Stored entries
——

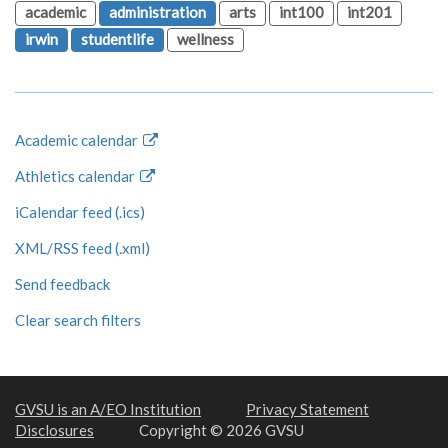
academic
administration
arts
int100
int201
irwin
studentlife
wellness
Academic calendar
Athletics calendar
iCalendar feed (.ics)
XML/RSS feed (.xml)
Send feedback
Clear search filters
GVSU is an A/EO Institution
Privacy Statement
Disclosures
Copyright © 2026 GVSU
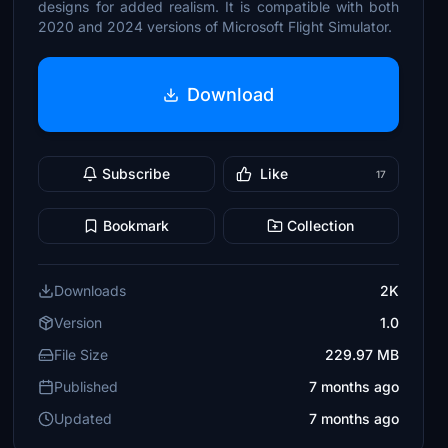
designs for added realism. It is compatible with both
2020 and 2024 versions of Microsoft Flight Simulator.
Download
Subscribe
Like
17
Bookmark
Collection
Downloads
2K
Version
1.0
File Size
229.97 MB
Published
7 months ago
Updated
7 months ago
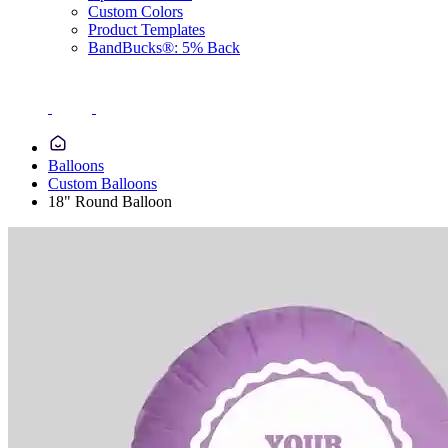
Custom Colors
Product Templates
BandBucks®: 5% Back
Balloons
Custom Balloons
18" Round Balloon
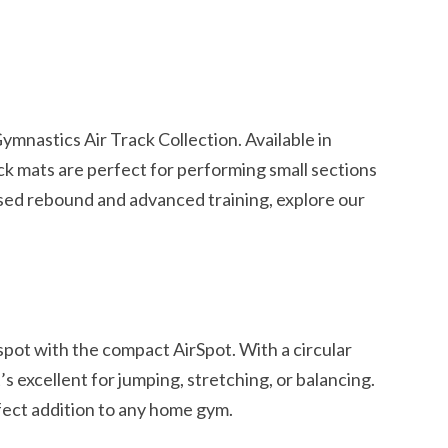
s
mnastics Air Track Collection. Available in
ack mats are perfect for performing small sections
sed rebound and advanced training, explore our
spot with the compact AirSpot. With a circular
’s excellent for jumping, stretching, or balancing.
rfect addition to any home gym.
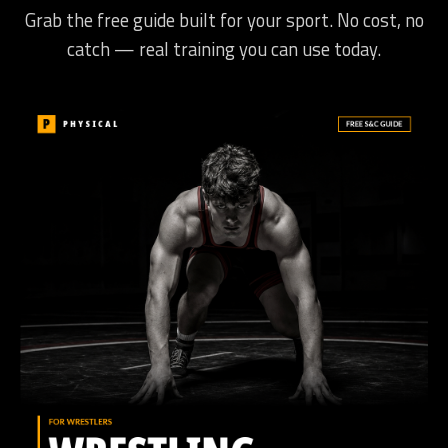
Grab the free guide built for your sport. No cost, no
catch — real training you can use today.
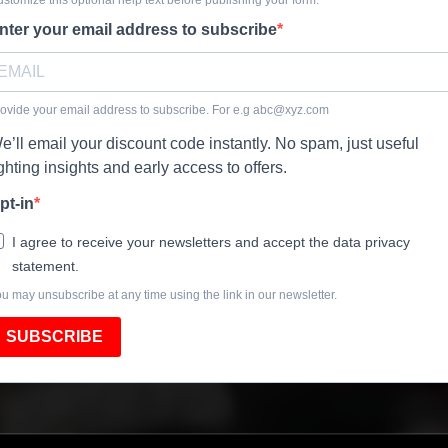
nter your email address to subscribe
ovide your email address to subscribe. For e.g
abc@xyz.com
e’ll email your discount code instantly. No spam, just useful
ighting insights and early access to offers.
pt-in
I agree to receive your newsletters and accept the data privacy
statement.
u may unsubscribe at any time using the link in our newsletter.
SUBSCRIBE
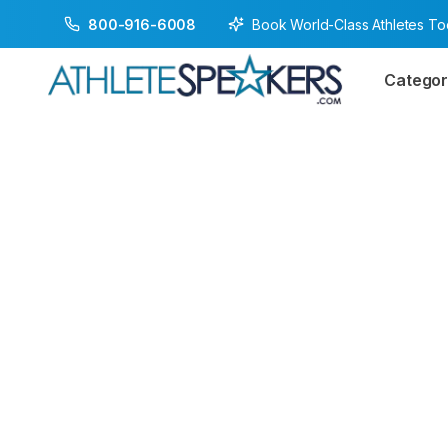
Book World-Class Athletes T
800-916-6008
Categor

——

Exercise requirements
Every entry should be returned exactly as written, minus the pictures.

Exercise result
academic
administration
arts
int100
int201
irwin
studentlife
wellness
Academic calendar
Athletics calendar
iCalendar feed (.ics)
XML/RSS feed (.xml)
Send feedback
Clear search filters
GVSU is an A/EO Institution
Privacy Statement
Disclosures
Copyright © 2026 GVSU
designs for added realism. It is compatible with both
2020 and 2024 versions of Microsoft Flight Simulator.
Download
Subscribe
Like
17
Bookmark
Collection
Downloads
2K
Version
1.0
File Size
229.97 MB
Published
7 months ago
Updated
7 months ago
Custom Colors
Product Templates
BandBucks®: 5% Back
Balloons
Custom Balloons
18" Round Balloon
s
mnastics Air Track Collection. Available in
ack mats are perfect for performing small sections
sed rebound and advanced training, explore our
spot with the compact AirSpot. With a circular
’s excellent for jumping, stretching, or balancing.
rfect addition to any home gym.
Grab the free guide built for your sport. No cost, no
catch — real training you can use today.
nter your email address to subscribe
ovide your email address to subscribe. For e.g
abc@xyz.com
e’ll email your discount code instantly. No spam, just useful
ighting insights and early access to offers.
pt-in
I agree to receive your newsletters and accept the data privacy
statement.
u may unsubscribe at any time using the link in our newsletter.
SUBSCRIBE
Book World-Class Athletes T
800-916-6008
Categor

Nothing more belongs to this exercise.